Kendati demikian, Singgih menilai bahwa untuk mewujudkan harapan tersebut tidak semudah membali telapak tangan. "Untuk meningkatkan serapan domestik perlu persiapan panjang yang terintegrasi dengan roadmap pembangunan nasional," kata Singgih kepada Kontan.co.id, Senin (24/6).
Singgih menjelaskan, sektor yang akan menyerap batubara paling dominan masih tetap di sektor ketenagalistrikan. Artinya, pertumbuhan di sektor setrum ini akan berdampak signifikan terhadap serapan batubara. "Namun realtif susah karena pertumbuhan ekonomi nasional sebatas 5,3%, sehingga bisa jadi pertumbuhan listrik saat ini cuman 4%," ungkap Singgih.
Adapun, berdasarkan Rencana Usaha Penyediaan Tenaga Listrik (RUPTL) PLN tahun 2019-2028, proyeksi kebutuhan batubara pada tahun 2028 berada di angka 153 juta ton. Atas perhitungan tersebut, Singgih berpendapat bahwa kebutuhan batubara untuk total industri dalam negeri hanya berkisar di angka 225 juta ton atau sekitar 40% dari produksi saat ini.
Oleh sebab itu, sambung Singgih, yang menjadi pekerjaan rumah pemerintah selama 10 tahun ke depan ialah bagaimana mengoptimalkan ekspor batubara. Bisa melalui asuransi nasional maupun persiapan industri kapal nasional.
"10 tahun ke depan ekspor tetap di atas domestik, justru dengan kondisi harga yang etrus turun di tengah oversupply pemerintah harus mempersiapkan visi dalam mengelola ekspor," sambungnya.
Adapun, berdasarkan laporan dari Badan Geologi Kementerian ESDM tahun 2018, sumber daya batubara Indonesia ada di angka 151,39 miliar ton.
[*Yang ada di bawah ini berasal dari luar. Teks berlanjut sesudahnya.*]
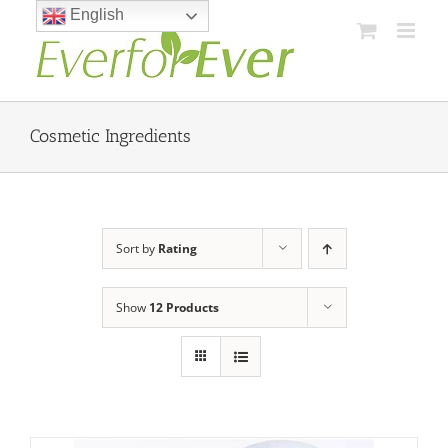
Skip
English
to
content
Cosmetic Ingredients
Sort by
Rating
Show
12 Products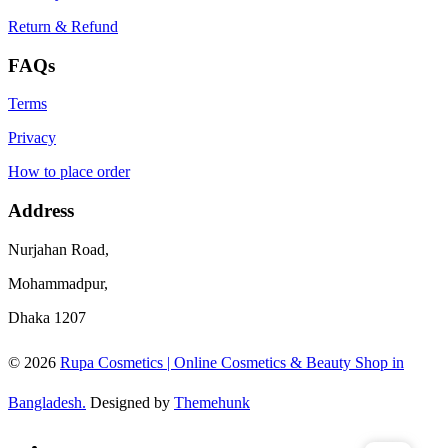
Return & Refund
FAQs
Terms
Privacy
How to place order
Address
Nurjahan Road,
Mohammadpur,
Dhaka 1207
© 2026
Rupa Cosmetics | Online Cosmetics & Beauty Shop in
Bangladesh.
Designed by
Themehunk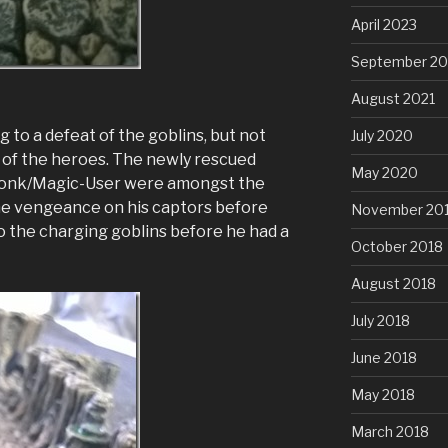
April 2023
September 20
August 2021
g to a defeat of the goblins, but not
July 2020
e of the heroes. The newly rescued
May 2020
Monk/Magic-User were amongst the
me vengeance on his captors before
November 20
g to the charging goblins before he had a
October 2018
August 2018
July 2018
June 2018
May 2018
March 2018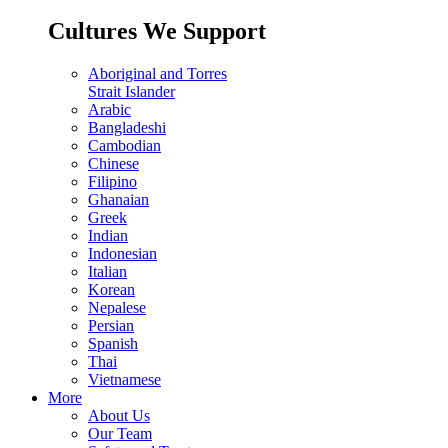
Cultures We Support
Aboriginal and Torres
Strait Islander
Arabic
Bangladeshi
Cambodian
Chinese
Filipino
Ghanaian
Greek
Indian
Indonesian
Italian
Korean
Nepalese
Persian
Spanish
Thai
Vietnamese
More
About Us
Our Team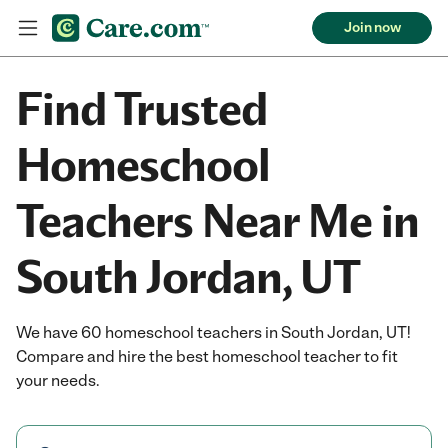
Join now
Find Trusted
Homeschool
Teachers Near Me in
South Jordan, UT
We have 60 homeschool teachers in South Jordan, UT!
Compare and hire the best homeschool teacher to fit
your needs.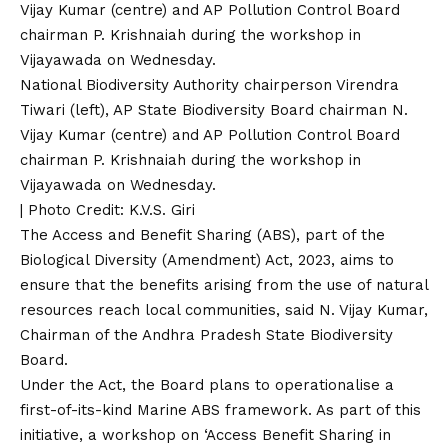
National Biodiversity Authority chairperson Virendra
Tiwari (left), AP State Biodiversity Board chairman N.
Vijay Kumar (centre) and AP Pollution Control Board
chairman P. Krishnaiah during the workshop in
Vijayawada on Wednesday.
| Photo Credit: K.V.S. Giri
The Access and Benefit Sharing (ABS), part of the
Biological Diversity (Amendment) Act, 2023, aims to
ensure that the benefits arising from the use of natural
resources reach local communities, said N. Vijay Kumar,
Chairman of the Andhra Pradesh State Biodiversity
Board.
Under the Act, the Board plans to operationalise a
first-of-its-kind Marine ABS framework. As part of this
initiative, a workshop on ‘Access Benefit Sharing in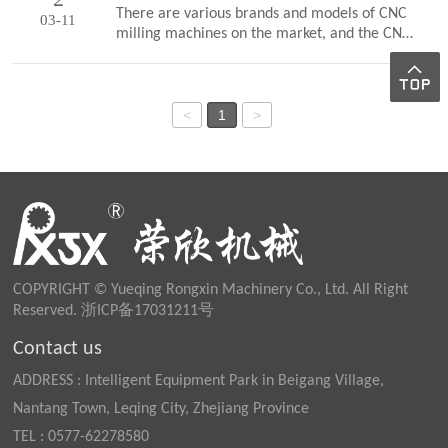
continue to operate. A mature enterprise
There are various brands and models of CNC
03-11
often pursues profits while ensuring product
milling machines on the market, and the CNC
quality, and continuously enhances innovation
systems they are equipped with are also
capabilities and improves service
different. But regardless of the type of CNC
levels.Quality is the life of an enterprise.
system, except for some special functions,
Yueqing Rongxin Machinery Co., Ltd.
their main functions are basically the same.1.
<
1
>
implements full staff quality within the
Point control function: CNC milling machines
company, streng…
can perform high-precision hole system
processing, such as drilling, reaming,
dumpling holes, and tweezers holes.2.
Continuous contour control function: This
control function can achieve contin…
COPYRIGHT © Yueqing Rongxin Machinery Co., Ltd. All Right
Reserved.
浙ICP备17031211号
Contact us
ADDRESS : Intelligent Equipment Park in Beigang Village,
Nantang Town, Leqing City, Zhejiang Province
TEL : 0577-62278580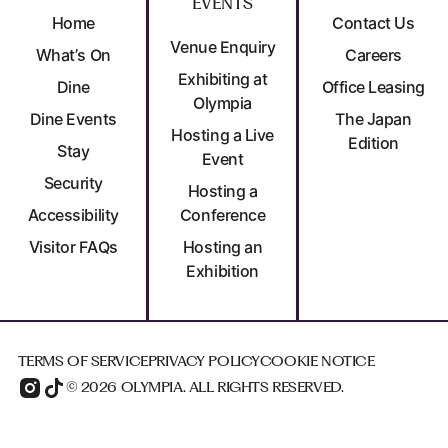
EVENTS
Home
Contact Us
Venue Enquiry
What’s On
Careers
Exhibiting at
Dine
Office Leasing
Olympia
Dine Events
The Japan
Hosting a Live
Edition
Stay
Event
Security
Hosting a
Accessibility
Conference
Visitor FAQs
Hosting an
Exhibition
TERMS OF SERVICE
PRIVACY POLICY
COOKIE NOTICE
© 2026 OLYMPIA. ALL RIGHTS RESERVED.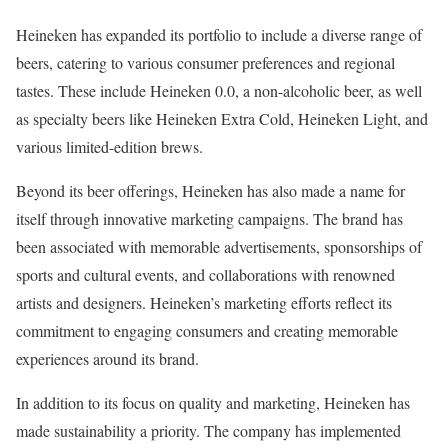
Heineken has expanded its portfolio to include a diverse range of
beers, catering to various consumer preferences and regional
tastes. These include Heineken 0.0, a non-alcoholic beer, as well
as specialty beers like Heineken Extra Cold, Heineken Light, and
various limited-edition brews.
Beyond its beer offerings, Heineken has also made a name for
itself through innovative marketing campaigns. The brand has
been associated with memorable advertisements, sponsorships of
sports and cultural events, and collaborations with renowned
artists and designers. Heineken’s marketing efforts reflect its
commitment to engaging consumers and creating memorable
experiences around its brand.
In addition to its focus on quality and marketing, Heineken has
made sustainability a priority. The company has implemented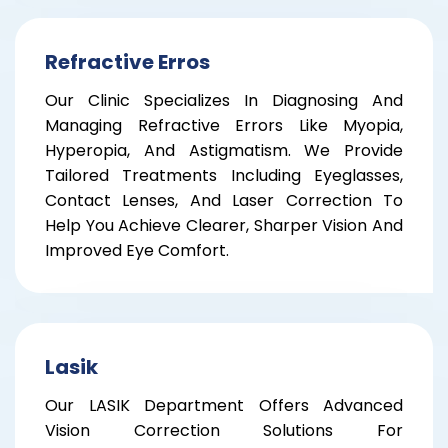
Refractive Erros
Our Clinic Specializes In Diagnosing And
Managing Refractive Errors Like Myopia,
Hyperopia, And Astigmatism. We Provide
Tailored Treatments Including Eyeglasses,
Contact Lenses, And Laser Correction To
Help You Achieve Clearer, Sharper Vision And
Improved Eye Comfort.
Lasik
Our LASIK Department Offers Advanced
Vision Correction Solutions For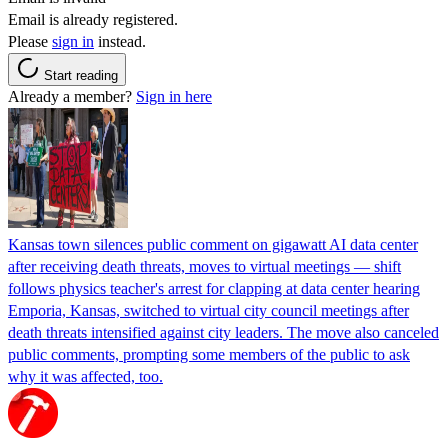
Email is already registered.
Please
sign in
instead.
Start reading
Already a member?
Sign in here
Kansas town silences public comment on gigawatt AI data center
after receiving death threats, moves to virtual meetings — shift
follows physics teacher's arrest for clapping at data center hearing
Emporia, Kansas, switched to virtual city council meetings after
death threats intensified against city leaders. The move also canceled
public comments, prompting some members of the public to ask
why it was affected, too.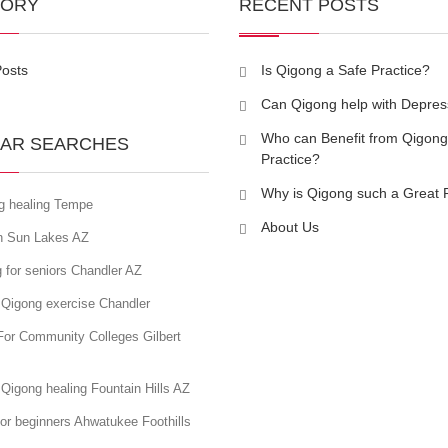
GORY
RECENT POSTS
Posts
Is Qigong a Safe Practice?
Can Qigong help with Depres
Who can Benefit from Qigong
AR SEARCHES
Practice?
Why is Qigong such a Great 
g healing Tempe
About Us
in Sun Lakes AZ
 for seniors Chandler AZ
 Qigong exercise Chandler
For Community Colleges Gilbert
Qigong healing Fountain Hills AZ
or beginners Ahwatukee Foothills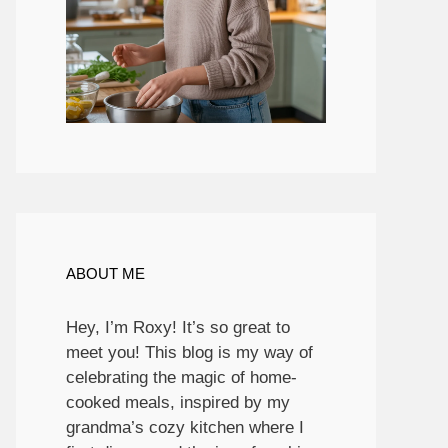
ABOUT ME
Hey, I’m Roxy! It’s so great to
meet you! This blog is my way of
celebrating the magic of home-
cooked meals, inspired by my
grandma’s cozy kitchen where I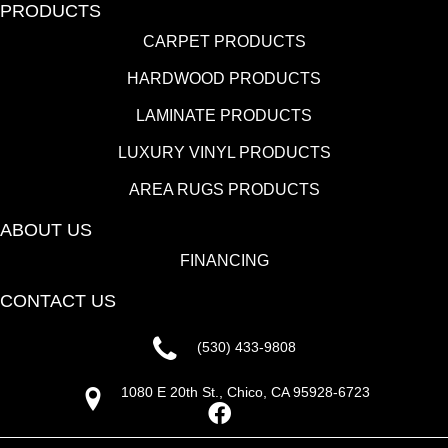
PRODUCTS
CARPET PRODUCTS
HARDWOOD PRODUCTS
LAMINATE PRODUCTS
LUXURY VINYL PRODUCTS
AREA RUGS PRODUCTS
ABOUT US
FINANCING
CONTACT US
(530) 433-9808
1080 E 20th St., Chico, CA 95928-6723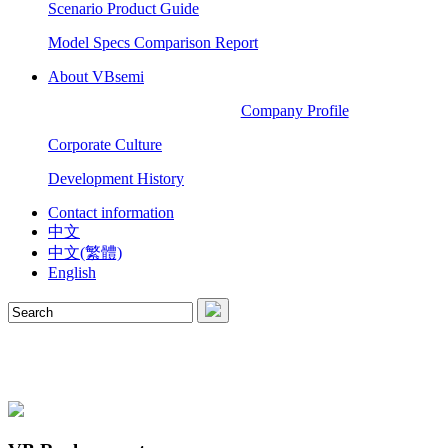
Scenario Product Guide
Model Specs Comparison Report
About VBsemi
Company Profile
Corporate Culture
Development History
Contact information
中文
中文(繁體)
English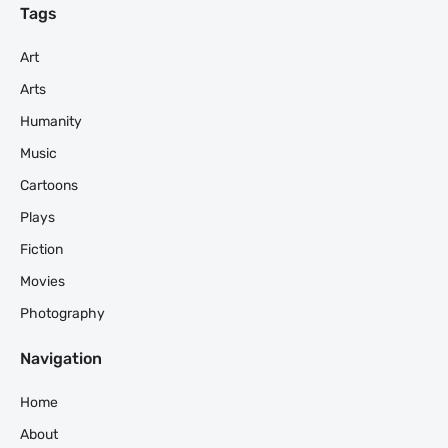
Tags
Art
Arts
Humanity
Music
Cartoons
Plays
Fiction
Movies
Photography
Navigation
Home
About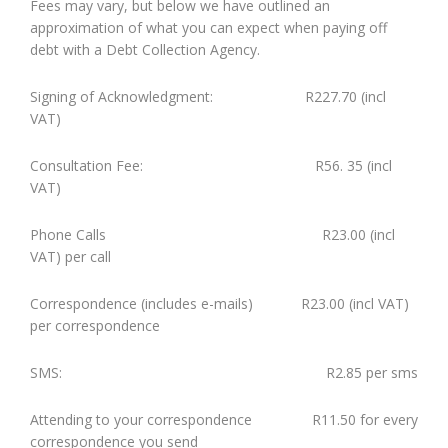
Fees may vary, but below we have outlined an
approximation of what you can expect when paying off
debt with a Debt Collection Agency.
Signing of Acknowledgment: R227.70 (incl
VAT)
Consultation Fee: R56. 35 (incl
VAT)
Phone Calls R23.00 (incl
VAT) per call
Correspondence (includes e-mails) R23.00 (incl VAT)
per correspondence
SMS: R2.85 per sms
Attending to your correspondence R11.50 for every
correspondence you send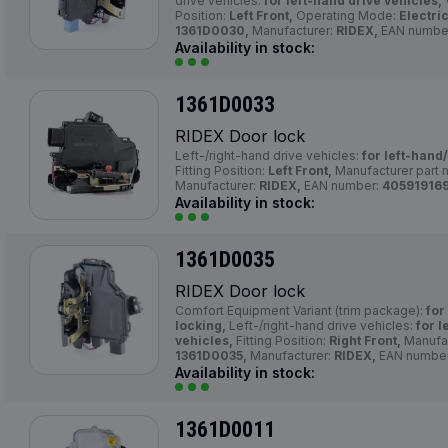
drive vehicles:
for left-hand drive vehicles,
Position:
Left Front,
Operating Mode:
Electric
1361D0030,
Manufacturer:
RIDEX,
EAN numbe
Availability in stock:
1361D0033
RIDEX Door lock
Left-/right-hand drive vehicles:
for left-hand
Fitting Position:
Left Front,
Manufacturer part 
Manufacturer:
RIDEX,
EAN number:
40591916
Availability in stock:
1361D0035
RIDEX Door lock
Comfort Equipment Variant (trim package):
for
locking,
Left-/right-hand drive vehicles:
for l
vehicles,
Fitting Position:
Right Front,
Manufac
1361D0035,
Manufacturer:
RIDEX,
EAN numbe
Availability in stock:
1361D0011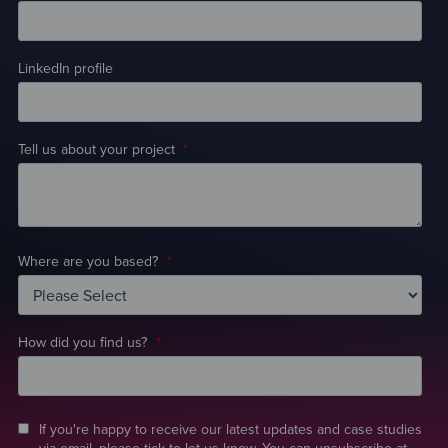
LinkedIn profile
Tell us about your project
*
Where are you based?
*
How did you find us?
*
If you're happy to receive our latest updates and case studies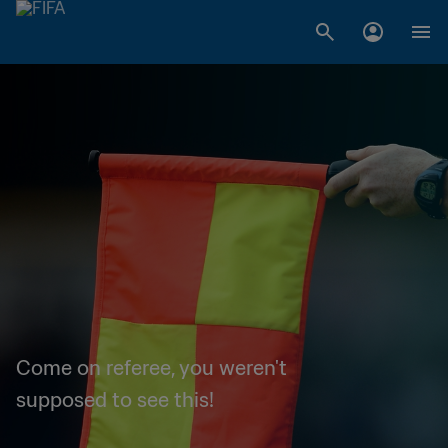
Come on referee, you weren't
supposed to see this!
Sedangkan cadangannya berkisar pada 38,89 miliar ton.
Namun, Singgih mengingatkan bahwa angka tersebut masih harus diperhitungkan lebih detail atas kualitas batubara serta nilai keekonomiannya. "Jadi riil reserve yang bisa dimanfaatkan harus didetailkan lebih dulu," terangnya.
Singgih pun menekankan, jangan sampai pemerintah hanya memandang coal reserve yang tinggi, namun lupa untuk mengelola batasan produksi batubara nasional. Terlebih dengan naiknya jumlah Izin Usaha Pertambangan Operasi Produksi (IUP OP). "Justru itu bisa menjadi backfire pada harga di tengah kondisi oversuplly saat ini," ujarnya.
Menurut Singgih, pemerintah juga perlu mempertimbangkan agar royalti bisa dibuat fleksible atas harga yang ada. Jika memaksakan royalti fix tanpa memandang harga, kata Singgih, dikhawatirkan perusahaan akan mengurangi efisiensi melalui overburden yang justru dapat berdampak pada konervasi. "Kepentingan bukan saja bagi penambang, namun juga bagi pemerintah dalam mengelola konservasi energi," tandas Singgih.